The Boombas 23/03/12

Yoolie 17/07/12

We need more members to attend,I get lonely. :lol: 


can you please confirm if you are attending.

George


----------



## mendit (May 29, 2011)

Have booked and paid see you there


----------



## scottie (May 11, 2005)

mendit said:


> Have booked and paid see you there[/quote
> 
> Hi
> have you booked to camp with MHF,if so have you added your name to the list.
> George


----------



## mendit (May 29, 2011)

Yes booked to camp with mhf where's the list?


----------



## an99uk (May 12, 2005)

Add yourself to the rally list here.

Front page about 2/3rds way down,forthcoming rallies, just click on "I want to attend this rally"

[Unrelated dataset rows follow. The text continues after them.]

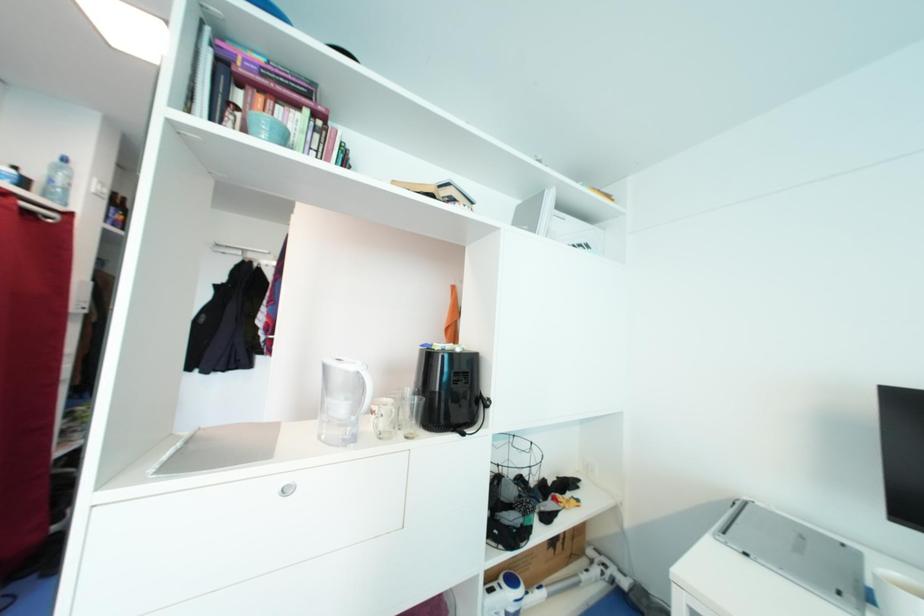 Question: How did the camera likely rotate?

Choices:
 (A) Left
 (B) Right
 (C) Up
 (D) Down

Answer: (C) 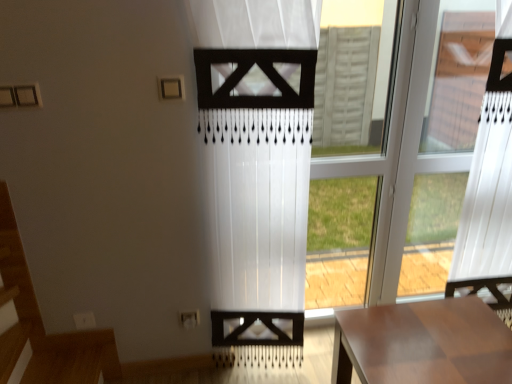 Where is `blank area beneath white sheer curtain at center (from a real-world perspective)`? This screenshot has width=512, height=384. blank area beneath white sheer curtain at center (from a real-world perspective) is located at coordinates (251, 374). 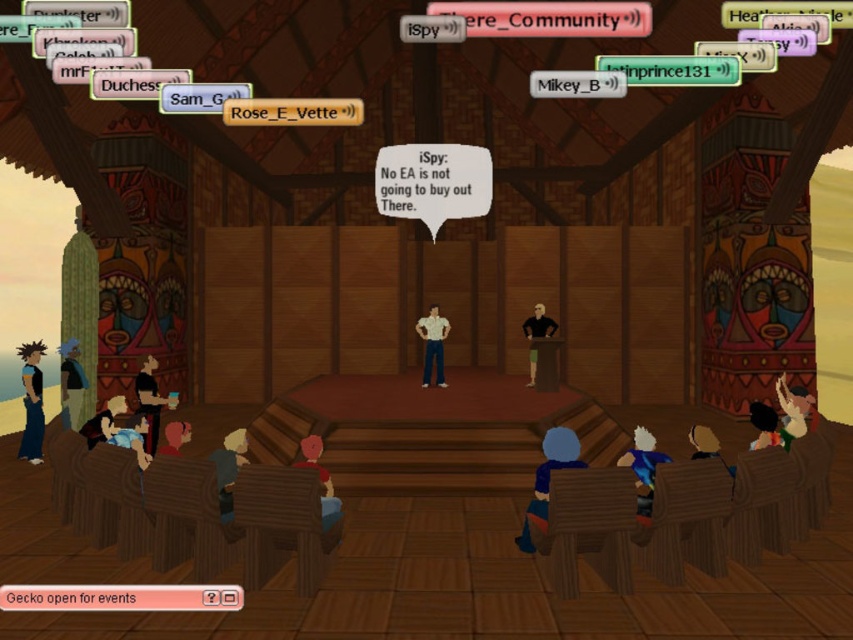 You are standing in the wooden hall and need to locate the point at coordinates (229, 467). According to the scene description, where exactly is this point located?

The point at coordinates (229, 467) is on the smooth gray shirt at lower left.

You are attending a virtual event in this hall and notice two features in the lower part of the scene. One is the multicolored fabric at lower right and the other is the matte pink hair at lower center. Which of these two items is located higher up in the image?

The multicolored fabric at lower right is positioned over matte pink hair at lower center, meaning it is higher up in the image. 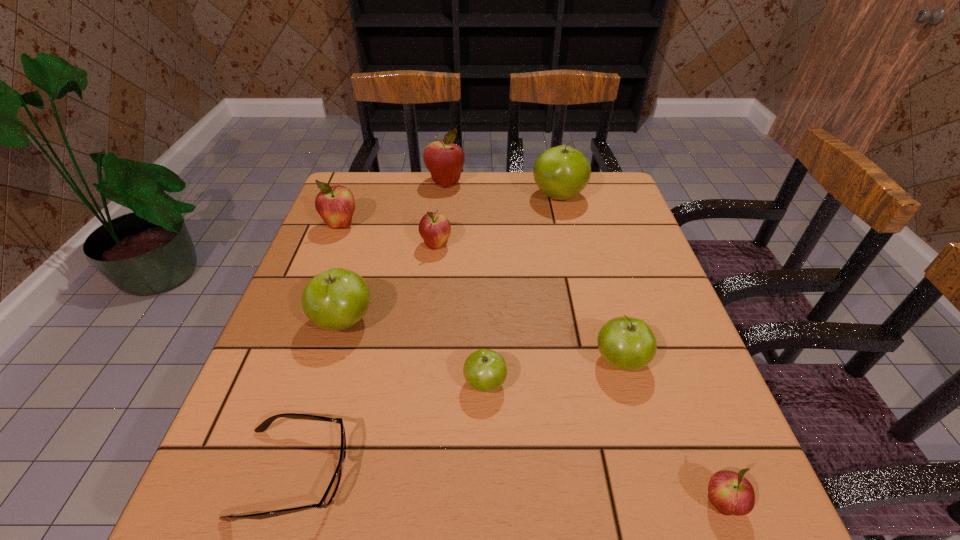 Identify the location of the closest green apple to the shortest object. (336, 299).

Find the location of `vacant space that satisfies the following two spatial constraints: 1. on the back side of the biggest green apple; 2. on the right side of the third biggest red apple`. vacant space that satisfies the following two spatial constraints: 1. on the back side of the biggest green apple; 2. on the right side of the third biggest red apple is located at coordinates (442, 197).

What are the coordinates of `free space that satisfies the following two spatial constraints: 1. on the front side of the third biggest green apple; 2. on the right side of the third smallest red apple` in the screenshot? It's located at (288, 361).

You are a GUI agent. You are given a task and a screenshot of the screen. Output one action in this format:
    pyautogui.click(x=<x>, y=<y>)
    Task: Click on the free space that satisfies the following two spatial constraints: 1. on the back side of the farthest green apple; 2. on the left side of the third green apple from right to left
    The width and height of the screenshot is (960, 540).
    Given the screenshot: What is the action you would take?
    pyautogui.click(x=483, y=197)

http://www.motorhomefacts.com/modules.php?name=Rallies&op=display_results&rid=345

See you there.


----------



## piinch (May 17, 2009)

I am attending this show, but have booking into the disabled area, hope to see you there


----------



## scottie (May 11, 2005)

Hi Campers

Can members who have booked to camp with MHF please add their name on this thread ,
There appear a problem with the MHF page as it is only showing 1 member camping,I have asked nuke to check it.

I know 3 members have confirmed but not showing there,please add your name here.
George


----------



## LadyJ (May 9, 2005)

Hi All

Can we have a few more of you booking for Newark please at the moment there is only scottie who is your marshal and one other going to this show  :roll: 

We really need at leat 10 more of you to join scottie there please as he is giving up his weekend to look after you all and if we do not get more attendees then we will not be having a rally there next year.

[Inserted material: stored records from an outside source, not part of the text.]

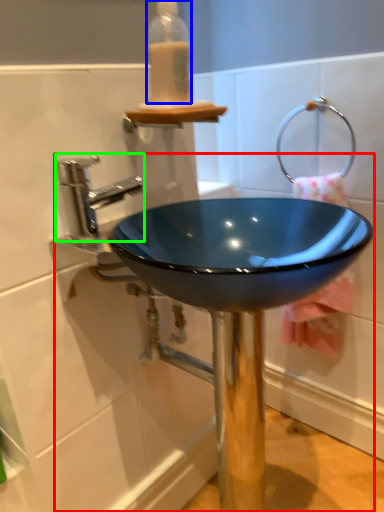 Question: Which object is positioned closest to sink (highlighted by a red box)? Select from bottle (highlighted by a blue box) and tap (highlighted by a green box).

Choices:
 (A) bottle
 (B) tap

Answer: (B) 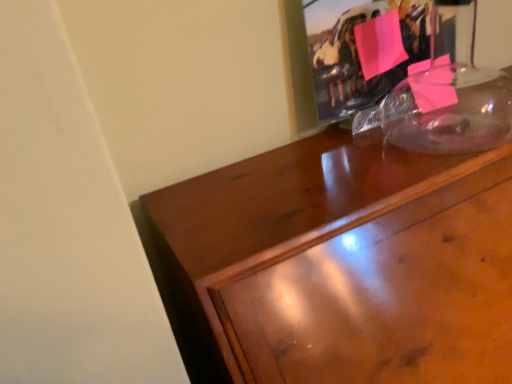 Identify the location of glossy wood desk at upper right. This screenshot has height=384, width=512. pos(262,222).

This screenshot has width=512, height=384. Describe the element at coordinates (262, 222) in the screenshot. I see `glossy wood desk at upper right` at that location.

Measure the distance between glossy wood desk at upper right and camera.

The distance of glossy wood desk at upper right from camera is 13.90 inches.

What do you see at coordinates (297, 71) in the screenshot? I see `pink paper at upper center` at bounding box center [297, 71].

Looking at this image, in order to face pink paper at upper center, should I rotate leftwards or rightwards?

Rotate right and turn 16.122 degrees.

Image resolution: width=512 pixels, height=384 pixels. What are the coordinates of `pink paper at upper center` in the screenshot? It's located at (297, 71).

Find the location of a particular element. This screenshot has height=384, width=512. glossy wood desk at upper right is located at coordinates (262, 222).

Is glossy wood desk at upper right at the right side of pink paper at upper center?

Indeed, glossy wood desk at upper right is positioned on the right side of pink paper at upper center.

Which is in front, glossy wood desk at upper right or pink paper at upper center?

glossy wood desk at upper right is in front.

Considering the points (276, 196) and (494, 62), which point is in front, point (276, 196) or point (494, 62)?

Positioned in front is point (276, 196).

From the image's perspective, does glossy wood desk at upper right appear lower than pink paper at upper center?

Indeed, from the image's perspective, glossy wood desk at upper right is shown beneath pink paper at upper center.

From a real-world perspective, relative to pink paper at upper center, is glossy wood desk at upper right vertically above or below?

glossy wood desk at upper right is below pink paper at upper center.

Which object is thinner, glossy wood desk at upper right or pink paper at upper center?

Thinner between the two is pink paper at upper center.

Is glossy wood desk at upper right shorter than pink paper at upper center?

Incorrect, the height of glossy wood desk at upper right does not fall short of that of pink paper at upper center.

Considering the sizes of objects glossy wood desk at upper right and pink paper at upper center in the image provided, who is smaller, glossy wood desk at upper right or pink paper at upper center?

With smaller size is pink paper at upper center.

Is glossy wood desk at upper right inside the boundaries of pink paper at upper center, or outside?

glossy wood desk at upper right is not inside pink paper at upper center, it's outside.

Would you consider glossy wood desk at upper right to be distant from pink paper at upper center?

That's not correct — glossy wood desk at upper right is a little close to pink paper at upper center.

Is pink paper at upper center at the back of glossy wood desk at upper right?

That's not correct — glossy wood desk at upper right is not looking away from pink paper at upper center.

The image size is (512, 384). What are the coordinates of `desk on the right of the pink paper at upper center` in the screenshot? It's located at (262, 222).

Considering the relative positions of pink paper at upper center and glossy wood desk at upper right in the image provided, is pink paper at upper center to the right of glossy wood desk at upper right from the viewer's perspective?

No, pink paper at upper center is not to the right of glossy wood desk at upper right.

Does pink paper at upper center come in front of glossy wood desk at upper right?

No, it is not.

Between point (489, 0) and point (328, 202), which one is positioned behind?

Point (489, 0)

From the image's perspective, who appears lower, pink paper at upper center or glossy wood desk at upper right?

glossy wood desk at upper right appears lower in the image.

From a real-world perspective, is pink paper at upper center physically above glossy wood desk at upper right?

Yes, from a real-world perspective, pink paper at upper center is over glossy wood desk at upper right

Consider the image. Is pink paper at upper center wider or thinner than glossy wood desk at upper right?

pink paper at upper center is thinner than glossy wood desk at upper right.

Who is taller, pink paper at upper center or glossy wood desk at upper right?

With more height is glossy wood desk at upper right.

Between pink paper at upper center and glossy wood desk at upper right, which one has smaller size?

pink paper at upper center.

Do you think pink paper at upper center is within glossy wood desk at upper right, or outside of it?

pink paper at upper center exists outside the volume of glossy wood desk at upper right.

Are pink paper at upper center and glossy wood desk at upper right far apart?

They are positioned close to each other.

Is pink paper at upper center turned away from glossy wood desk at upper right?

pink paper at upper center is not turned away from glossy wood desk at upper right.

How many degrees apart are the facing directions of pink paper at upper center and glossy wood desk at upper right?

They differ by 3.35 degrees in their facing directions.

How far apart are pink paper at upper center and glossy wood desk at upper right?

The distance of pink paper at upper center from glossy wood desk at upper right is 7.84 inches.

Find the location of a particular element. The height and width of the screenshot is (384, 512). desk on the right of pink paper at upper center is located at coordinates (262, 222).

Identify the location of desk on the right of pink paper at upper center. (262, 222).

This screenshot has height=384, width=512. Identify the location of picture frame on the left of glossy wood desk at upper right. (297, 71). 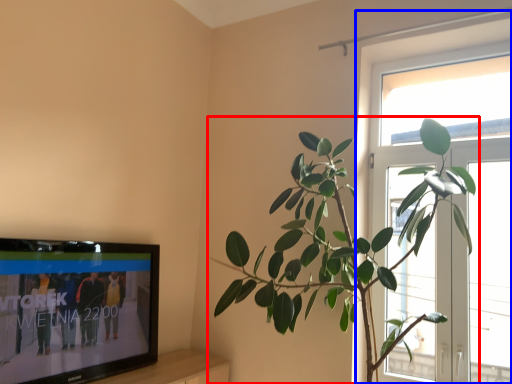 Question: Which object appears farthest to the camera in this image, houseplant (highlighted by a red box) or window (highlighted by a blue box)?

Choices:
 (A) houseplant
 (B) window

Answer: (B) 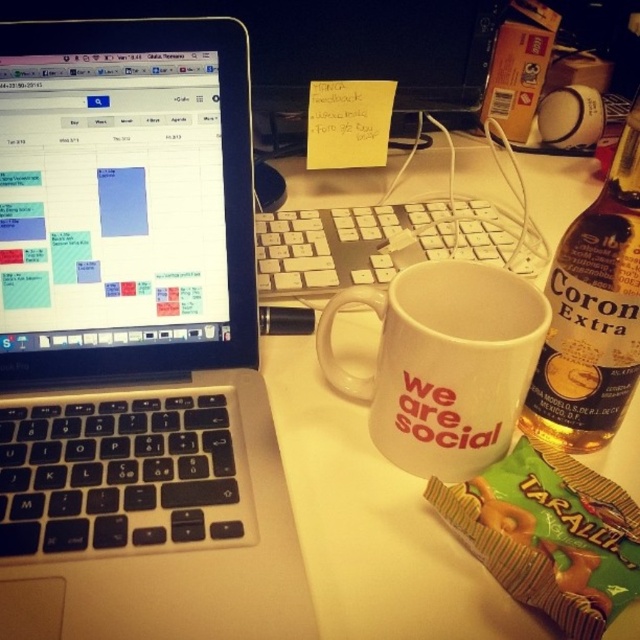 Question: Does white plastic table at center lie in front of translucent glass bottle at right?

Choices:
 (A) yes
 (B) no

Answer: (A)

Question: Which point is farther from the camera taking this photo?

Choices:
 (A) (305, 556)
 (B) (324, 252)

Answer: (B)

Question: Among these points, which one is farthest from the camera?

Choices:
 (A) (301, 480)
 (B) (230, 516)
 (C) (470, 244)
 (D) (580, 410)

Answer: (C)

Question: Can you confirm if silver/black plastic laptop at upper left is positioned below white matte mug at center?

Choices:
 (A) no
 (B) yes

Answer: (A)

Question: Does translucent glass bottle at right appear on the left side of white plastic keyboard at center?

Choices:
 (A) yes
 (B) no

Answer: (B)

Question: Which point appears closest to the camera in this image?

Choices:
 (A) (435, 522)
 (B) (577, 342)
 (C) (433, 449)

Answer: (A) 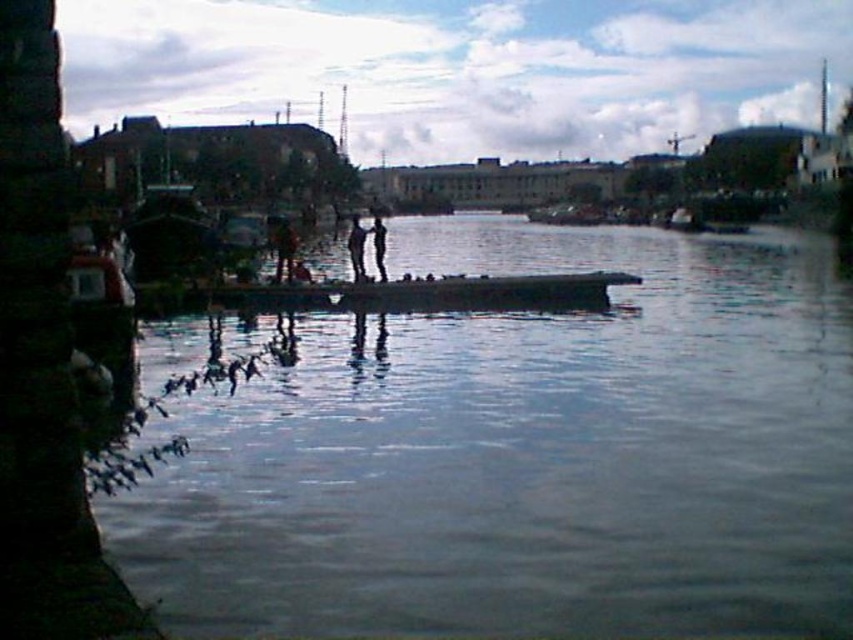 Who is positioned more to the right, smooth concrete dock at center or smooth black figure at center?

smooth concrete dock at center

Is point (575, 433) in front of point (352, 280)?

Yes, it is.

Who is more distant from viewer, (674, 349) or (349, 252)?

Positioned behind is point (349, 252).

Find the location of a particular element. smooth concrete dock at center is located at coordinates (525, 454).

Who is lower down, smooth black figure at center or black matte person at center?

smooth black figure at center is lower down.

Between point (358, 262) and point (381, 246), which one is positioned in front?

Point (381, 246)

Measure the distance between smooth black figure at center and camera.

22.03 meters

Where is `smooth black figure at center`? The image size is (853, 640). smooth black figure at center is located at coordinates (357, 248).

In order to click on smooth concrete dock at center in this screenshot , I will do `click(525, 454)`.

Does smooth concrete dock at center have a lesser width compared to black matte person at center?

Incorrect, smooth concrete dock at center's width is not less than black matte person at center's.

Is point (605, 566) less distant than point (372, 234)?

Yes, point (605, 566) is closer to viewer.

Locate an element on the screen. smooth concrete dock at center is located at coordinates (525, 454).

So come on folks support your rally team please

Jcquie


----------



## LadyJ (May 9, 2005)

Hi All

Can we have a few more of you booking for Newark please at the moment there is only scottie who is your marshal and one other going to this show  :roll:

We really need at leat 10 more of you to join scottie there please as he is giving up his weekend to look after you all and if we do not get more attendees then we will not be having a rally there next year.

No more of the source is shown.